* [Task goal]
Could each entry below be printed again exactly as given?

(Stored data)
────
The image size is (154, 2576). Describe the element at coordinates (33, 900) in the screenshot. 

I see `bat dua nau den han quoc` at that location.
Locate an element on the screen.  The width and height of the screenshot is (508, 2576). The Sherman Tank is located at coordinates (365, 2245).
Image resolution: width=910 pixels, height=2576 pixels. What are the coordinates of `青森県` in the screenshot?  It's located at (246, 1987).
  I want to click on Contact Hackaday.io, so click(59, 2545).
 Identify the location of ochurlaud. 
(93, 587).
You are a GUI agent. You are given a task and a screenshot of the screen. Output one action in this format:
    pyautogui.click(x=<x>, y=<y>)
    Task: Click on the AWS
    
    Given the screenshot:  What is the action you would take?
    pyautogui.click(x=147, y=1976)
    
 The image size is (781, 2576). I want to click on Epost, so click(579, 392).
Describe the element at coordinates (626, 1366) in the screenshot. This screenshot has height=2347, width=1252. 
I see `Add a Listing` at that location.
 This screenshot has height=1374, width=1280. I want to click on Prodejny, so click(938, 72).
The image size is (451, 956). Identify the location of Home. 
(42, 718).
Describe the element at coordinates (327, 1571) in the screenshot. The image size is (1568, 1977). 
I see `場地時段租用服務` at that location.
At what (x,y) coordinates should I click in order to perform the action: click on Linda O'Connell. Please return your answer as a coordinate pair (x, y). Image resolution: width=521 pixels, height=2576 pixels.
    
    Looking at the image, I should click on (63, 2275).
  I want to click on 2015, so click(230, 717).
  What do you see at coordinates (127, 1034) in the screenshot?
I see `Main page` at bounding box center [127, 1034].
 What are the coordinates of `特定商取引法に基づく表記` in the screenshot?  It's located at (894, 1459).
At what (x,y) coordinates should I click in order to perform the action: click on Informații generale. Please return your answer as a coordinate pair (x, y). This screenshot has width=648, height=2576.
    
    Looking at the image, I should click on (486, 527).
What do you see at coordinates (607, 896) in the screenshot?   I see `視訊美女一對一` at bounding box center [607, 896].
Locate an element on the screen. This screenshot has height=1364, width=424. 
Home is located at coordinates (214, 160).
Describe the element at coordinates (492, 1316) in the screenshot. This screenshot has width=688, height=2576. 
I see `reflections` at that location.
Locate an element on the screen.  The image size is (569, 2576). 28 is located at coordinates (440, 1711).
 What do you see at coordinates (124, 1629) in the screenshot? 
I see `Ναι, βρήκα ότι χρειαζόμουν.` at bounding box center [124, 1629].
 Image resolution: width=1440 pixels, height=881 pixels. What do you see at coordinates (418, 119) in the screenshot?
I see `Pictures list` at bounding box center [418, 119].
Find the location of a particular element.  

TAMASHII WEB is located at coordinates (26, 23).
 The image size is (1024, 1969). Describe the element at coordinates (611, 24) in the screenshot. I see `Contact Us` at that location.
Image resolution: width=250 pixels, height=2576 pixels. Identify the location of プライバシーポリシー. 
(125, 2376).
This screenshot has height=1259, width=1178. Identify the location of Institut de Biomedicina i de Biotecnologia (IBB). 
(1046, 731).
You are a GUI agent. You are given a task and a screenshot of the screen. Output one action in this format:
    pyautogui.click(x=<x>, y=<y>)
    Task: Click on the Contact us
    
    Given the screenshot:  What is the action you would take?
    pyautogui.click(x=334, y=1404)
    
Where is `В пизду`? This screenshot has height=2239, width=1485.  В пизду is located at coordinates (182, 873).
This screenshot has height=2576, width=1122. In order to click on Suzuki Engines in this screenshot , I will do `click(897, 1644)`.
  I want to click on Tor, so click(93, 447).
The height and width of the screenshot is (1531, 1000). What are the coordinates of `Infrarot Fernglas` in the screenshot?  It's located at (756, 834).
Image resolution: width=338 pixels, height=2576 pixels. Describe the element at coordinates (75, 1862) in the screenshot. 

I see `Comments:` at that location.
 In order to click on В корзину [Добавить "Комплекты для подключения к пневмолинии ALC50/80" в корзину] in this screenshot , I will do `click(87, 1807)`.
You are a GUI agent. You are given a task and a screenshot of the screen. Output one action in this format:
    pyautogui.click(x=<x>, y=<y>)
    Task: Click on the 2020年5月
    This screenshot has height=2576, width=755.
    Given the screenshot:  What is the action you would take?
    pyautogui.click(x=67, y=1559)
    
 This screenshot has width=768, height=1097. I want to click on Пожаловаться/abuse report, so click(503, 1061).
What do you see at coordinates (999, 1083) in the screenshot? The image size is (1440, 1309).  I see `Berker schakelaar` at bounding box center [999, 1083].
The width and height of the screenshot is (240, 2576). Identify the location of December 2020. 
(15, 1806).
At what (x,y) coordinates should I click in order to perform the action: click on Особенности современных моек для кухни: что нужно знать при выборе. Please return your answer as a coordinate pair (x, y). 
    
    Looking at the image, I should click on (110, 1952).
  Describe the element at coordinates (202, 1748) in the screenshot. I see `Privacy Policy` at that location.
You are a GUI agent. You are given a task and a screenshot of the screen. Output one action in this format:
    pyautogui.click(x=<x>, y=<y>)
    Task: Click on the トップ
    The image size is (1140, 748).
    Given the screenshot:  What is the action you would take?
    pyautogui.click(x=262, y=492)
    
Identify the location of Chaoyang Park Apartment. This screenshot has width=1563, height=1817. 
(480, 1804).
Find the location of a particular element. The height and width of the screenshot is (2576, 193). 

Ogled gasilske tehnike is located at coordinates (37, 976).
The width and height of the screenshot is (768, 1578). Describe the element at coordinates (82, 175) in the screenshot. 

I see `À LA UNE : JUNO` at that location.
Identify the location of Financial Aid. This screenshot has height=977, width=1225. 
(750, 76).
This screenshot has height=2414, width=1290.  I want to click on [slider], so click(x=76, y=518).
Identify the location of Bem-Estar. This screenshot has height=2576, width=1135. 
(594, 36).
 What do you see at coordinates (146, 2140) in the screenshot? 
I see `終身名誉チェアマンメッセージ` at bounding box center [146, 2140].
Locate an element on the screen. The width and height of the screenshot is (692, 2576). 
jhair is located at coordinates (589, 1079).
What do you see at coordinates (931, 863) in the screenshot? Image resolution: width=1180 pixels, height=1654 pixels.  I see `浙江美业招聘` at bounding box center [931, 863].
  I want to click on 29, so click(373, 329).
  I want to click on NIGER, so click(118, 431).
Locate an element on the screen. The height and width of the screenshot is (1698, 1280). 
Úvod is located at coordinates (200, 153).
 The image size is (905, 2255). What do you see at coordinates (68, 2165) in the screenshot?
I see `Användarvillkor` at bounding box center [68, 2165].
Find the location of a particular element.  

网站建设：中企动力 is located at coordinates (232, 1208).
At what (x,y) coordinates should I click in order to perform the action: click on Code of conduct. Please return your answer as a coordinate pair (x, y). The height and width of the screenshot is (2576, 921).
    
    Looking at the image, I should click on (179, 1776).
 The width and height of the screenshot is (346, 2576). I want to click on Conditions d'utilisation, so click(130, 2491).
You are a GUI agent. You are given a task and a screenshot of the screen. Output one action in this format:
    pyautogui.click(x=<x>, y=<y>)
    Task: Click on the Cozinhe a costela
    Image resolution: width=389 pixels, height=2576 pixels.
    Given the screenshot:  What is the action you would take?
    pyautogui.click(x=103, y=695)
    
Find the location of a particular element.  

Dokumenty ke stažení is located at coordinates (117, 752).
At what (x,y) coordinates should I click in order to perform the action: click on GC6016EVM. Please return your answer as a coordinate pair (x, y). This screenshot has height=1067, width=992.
────
* [Output]
The image size is (154, 2576). Describe the element at coordinates (33, 900) in the screenshot. 

I see `bat dua nau den han quoc` at that location.
Locate an element on the screen.  The width and height of the screenshot is (508, 2576). The Sherman Tank is located at coordinates (365, 2245).
Image resolution: width=910 pixels, height=2576 pixels. What are the coordinates of `青森県` in the screenshot?  It's located at (246, 1987).
  I want to click on Contact Hackaday.io, so click(59, 2545).
 Identify the location of ochurlaud. 
(93, 587).
You are a GUI agent. You are given a task and a screenshot of the screen. Output one action in this format:
    pyautogui.click(x=<x>, y=<y>)
    Task: Click on the AWS
    
    Given the screenshot:  What is the action you would take?
    pyautogui.click(x=147, y=1976)
    
 The image size is (781, 2576). I want to click on Epost, so click(579, 392).
Describe the element at coordinates (626, 1366) in the screenshot. This screenshot has height=2347, width=1252. 
I see `Add a Listing` at that location.
 This screenshot has height=1374, width=1280. I want to click on Prodejny, so click(938, 72).
The image size is (451, 956). Identify the location of Home. 
(42, 718).
Describe the element at coordinates (327, 1571) in the screenshot. The image size is (1568, 1977). 
I see `場地時段租用服務` at that location.
At what (x,y) coordinates should I click in order to perform the action: click on Linda O'Connell. Please return your answer as a coordinate pair (x, y). Image resolution: width=521 pixels, height=2576 pixels.
    
    Looking at the image, I should click on (63, 2275).
  I want to click on 2015, so click(230, 717).
  What do you see at coordinates (127, 1034) in the screenshot?
I see `Main page` at bounding box center [127, 1034].
 What are the coordinates of `特定商取引法に基づく表記` in the screenshot?  It's located at (894, 1459).
At what (x,y) coordinates should I click in order to perform the action: click on Informații generale. Please return your answer as a coordinate pair (x, y). This screenshot has width=648, height=2576.
    
    Looking at the image, I should click on (486, 527).
What do you see at coordinates (607, 896) in the screenshot?   I see `視訊美女一對一` at bounding box center [607, 896].
Locate an element on the screen. This screenshot has height=1364, width=424. 
Home is located at coordinates (214, 160).
Describe the element at coordinates (492, 1316) in the screenshot. This screenshot has width=688, height=2576. 
I see `reflections` at that location.
Locate an element on the screen.  The image size is (569, 2576). 28 is located at coordinates (440, 1711).
 What do you see at coordinates (124, 1629) in the screenshot? 
I see `Ναι, βρήκα ότι χρειαζόμουν.` at bounding box center [124, 1629].
 Image resolution: width=1440 pixels, height=881 pixels. What do you see at coordinates (418, 119) in the screenshot?
I see `Pictures list` at bounding box center [418, 119].
Find the location of a particular element.  

TAMASHII WEB is located at coordinates (26, 23).
 The image size is (1024, 1969). Describe the element at coordinates (611, 24) in the screenshot. I see `Contact Us` at that location.
Image resolution: width=250 pixels, height=2576 pixels. Identify the location of プライバシーポリシー. 
(125, 2376).
This screenshot has height=1259, width=1178. Identify the location of Institut de Biomedicina i de Biotecnologia (IBB). 
(1046, 731).
You are a GUI agent. You are given a task and a screenshot of the screen. Output one action in this format:
    pyautogui.click(x=<x>, y=<y>)
    Task: Click on the Contact us
    
    Given the screenshot:  What is the action you would take?
    pyautogui.click(x=334, y=1404)
    
Where is `В пизду`? This screenshot has height=2239, width=1485.  В пизду is located at coordinates (182, 873).
This screenshot has height=2576, width=1122. In order to click on Suzuki Engines in this screenshot , I will do `click(897, 1644)`.
  I want to click on Tor, so click(93, 447).
The height and width of the screenshot is (1531, 1000). What are the coordinates of `Infrarot Fernglas` in the screenshot?  It's located at (756, 834).
Image resolution: width=338 pixels, height=2576 pixels. Describe the element at coordinates (75, 1862) in the screenshot. 

I see `Comments:` at that location.
 In order to click on В корзину [Добавить "Комплекты для подключения к пневмолинии ALC50/80" в корзину] in this screenshot , I will do `click(87, 1807)`.
You are a GUI agent. You are given a task and a screenshot of the screen. Output one action in this format:
    pyautogui.click(x=<x>, y=<y>)
    Task: Click on the 2020年5月
    This screenshot has height=2576, width=755.
    Given the screenshot:  What is the action you would take?
    pyautogui.click(x=67, y=1559)
    
 This screenshot has width=768, height=1097. I want to click on Пожаловаться/abuse report, so click(503, 1061).
What do you see at coordinates (999, 1083) in the screenshot? The image size is (1440, 1309).  I see `Berker schakelaar` at bounding box center [999, 1083].
The width and height of the screenshot is (240, 2576). Identify the location of December 2020. 
(15, 1806).
At what (x,y) coordinates should I click in order to perform the action: click on Особенности современных моек для кухни: что нужно знать при выборе. Please return your answer as a coordinate pair (x, y). 
    
    Looking at the image, I should click on (110, 1952).
  Describe the element at coordinates (202, 1748) in the screenshot. I see `Privacy Policy` at that location.
You are a GUI agent. You are given a task and a screenshot of the screen. Output one action in this format:
    pyautogui.click(x=<x>, y=<y>)
    Task: Click on the トップ
    The image size is (1140, 748).
    Given the screenshot:  What is the action you would take?
    pyautogui.click(x=262, y=492)
    
Identify the location of Chaoyang Park Apartment. This screenshot has width=1563, height=1817. 
(480, 1804).
Find the location of a particular element. The height and width of the screenshot is (2576, 193). 

Ogled gasilske tehnike is located at coordinates (37, 976).
The width and height of the screenshot is (768, 1578). Describe the element at coordinates (82, 175) in the screenshot. 

I see `À LA UNE : JUNO` at that location.
Identify the location of Financial Aid. This screenshot has height=977, width=1225. 
(750, 76).
This screenshot has height=2414, width=1290.  I want to click on [slider], so click(x=76, y=518).
Identify the location of Bem-Estar. This screenshot has height=2576, width=1135. 
(594, 36).
 What do you see at coordinates (146, 2140) in the screenshot? 
I see `終身名誉チェアマンメッセージ` at bounding box center [146, 2140].
Locate an element on the screen. The width and height of the screenshot is (692, 2576). 
jhair is located at coordinates (589, 1079).
What do you see at coordinates (931, 863) in the screenshot? Image resolution: width=1180 pixels, height=1654 pixels.  I see `浙江美业招聘` at bounding box center [931, 863].
  I want to click on 29, so click(373, 329).
  I want to click on NIGER, so click(118, 431).
Locate an element on the screen. The height and width of the screenshot is (1698, 1280). 
Úvod is located at coordinates (200, 153).
 The image size is (905, 2255). What do you see at coordinates (68, 2165) in the screenshot?
I see `Användarvillkor` at bounding box center [68, 2165].
Find the location of a particular element.  

网站建设：中企动力 is located at coordinates (232, 1208).
At what (x,y) coordinates should I click in order to perform the action: click on Code of conduct. Please return your answer as a coordinate pair (x, y). The height and width of the screenshot is (2576, 921).
    
    Looking at the image, I should click on (179, 1776).
 The width and height of the screenshot is (346, 2576). I want to click on Conditions d'utilisation, so click(130, 2491).
You are a GUI agent. You are given a task and a screenshot of the screen. Output one action in this format:
    pyautogui.click(x=<x>, y=<y>)
    Task: Click on the Cozinhe a costela
    Image resolution: width=389 pixels, height=2576 pixels.
    Given the screenshot:  What is the action you would take?
    pyautogui.click(x=103, y=695)
    
Find the location of a particular element.  

Dokumenty ke stažení is located at coordinates (117, 752).
At what (x,y) coordinates should I click in order to perform the action: click on GC6016EVM. Please return your answer as a coordinate pair (x, y). This screenshot has height=1067, width=992.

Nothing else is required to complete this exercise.